= Beginning of Section =

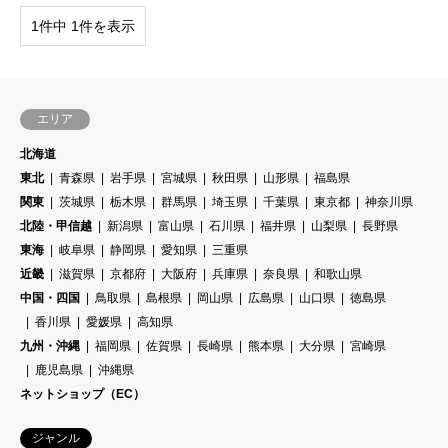
1件中 1件を表示
エリア
北海道
東北
青森県
岩手県
宮城県
秋田県
山形県
福島県
関東
茨城県
栃木県
群馬県
埼玉県
千葉県
東京都
神奈川県
北陸・甲信越
新潟県
富山県
石川県
福井県
山梨県
長野県
東海
岐阜県
静岡県
愛知県
三重県
近畿
滋賀県
京都府
大阪府
兵庫県
奈良県
和歌山県
中国・四国
鳥取県
島根県
岡山県
広島県
山口県
徳島県
香川県
愛媛県
高知県
九州・沖縄
福岡県
佐賀県
長崎県
熊本県
大分県
宮崎県
鹿児島県
沖縄県
ネットショップ（EC）
ジャンル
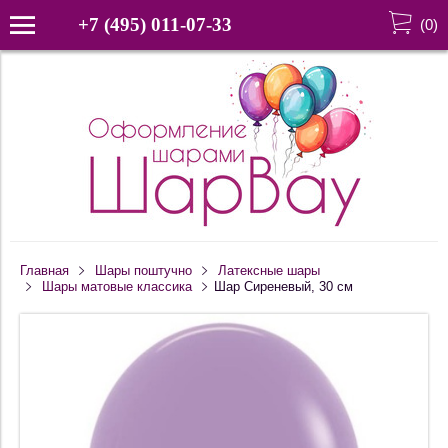
+7 (495) 011-07-33
(
0
)
Главная
Шары поштучно
Латексные шары
Шары матовые классика
Шар Сиреневый, 30 см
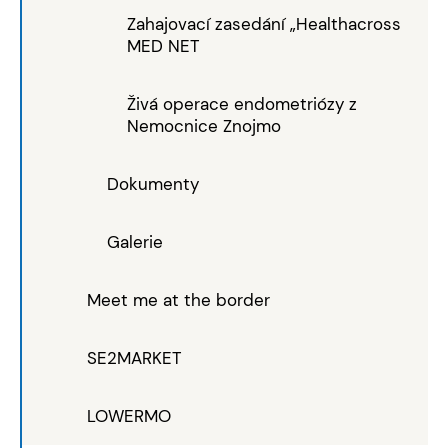
Zahajovací zasedání „Healthacross
MED NET
Živá operace endometriózy z
Nemocnice Znojmo
Dokumenty
Galerie
Meet me at the border
SE2MARKET
LOWERMO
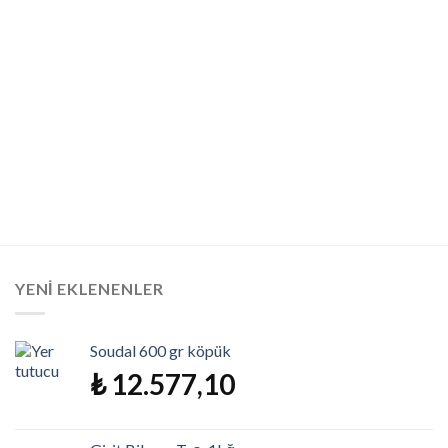
YENI EKLENENLER
Soudal 600 gr köpük
₺
12.577,10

= End of Section =

EXERCISE DESCRIPTION » Exactly as written, set down the lines from the line holding "Шары поштучно" to the last line of the data, both ends included, pictures excluded.

RESPONSE TO THIS TASK »
Шары поштучно
Латексные шары
Шары матовые классика
Шар Сиреневый, 30 см
Zahajovací zasedání „Healthacross
MED NET
Živá operace endometriózy z
Nemocnice Znojmo
Dokumenty
Galerie
Meet me at the border
SE2MARKET
LOWERMO
YENI EKLENENLER
Soudal 600 gr köpük
₺
12.577,10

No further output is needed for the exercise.